= Task goal =
Only text lines belong in the answer: the lines from the first one in the records through the line with "Samsung Galaxy S24 Plus", copied exactly.

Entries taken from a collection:

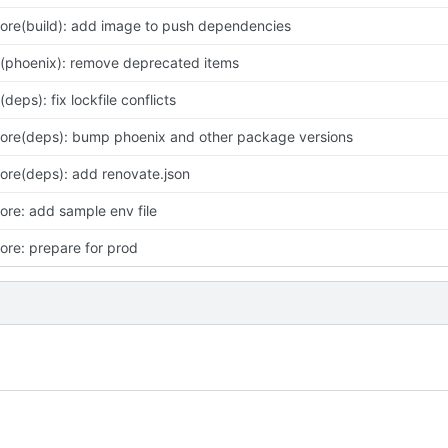
ore(build): add image to push dependencies
x(phoenix): remove deprecated items
x(deps): fix lockfile conflicts
ore(deps): bump phoenix and other package versions
ore(deps): add renovate.json
ore: add sample env file
ore: prepare for prod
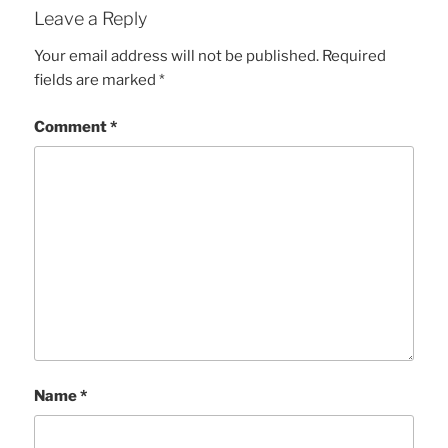
Leave a Reply
Your email address will not be published.
Required
fields are marked
*
Comment
*
Name
*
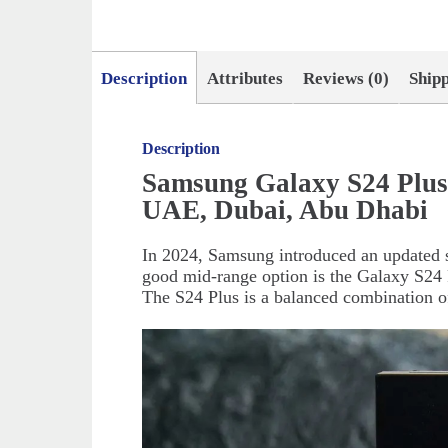
Description
Attributes
Reviews (0)
Ship
Description
Samsung Galaxy S24 Plus
UAE, Dubai, Abu Dhabi
In 2024, Samsung introduced an updated s
good mid-range option is the Galaxy S24 P
The S24 Plus is a balanced combination o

= Output of the task =
ore(build): add image to push dependencies
x(phoenix): remove deprecated items
x(deps): fix lockfile conflicts
ore(deps): bump phoenix and other package versions
ore(deps): add renovate.json
ore: add sample env file
ore: prepare for prod
Leave a Reply
Your email address will not be published.
Required
fields are marked
*
Comment
*
Name
*
Description
Attributes
Reviews (0)
Ship
Description
Samsung Galaxy S24 Plus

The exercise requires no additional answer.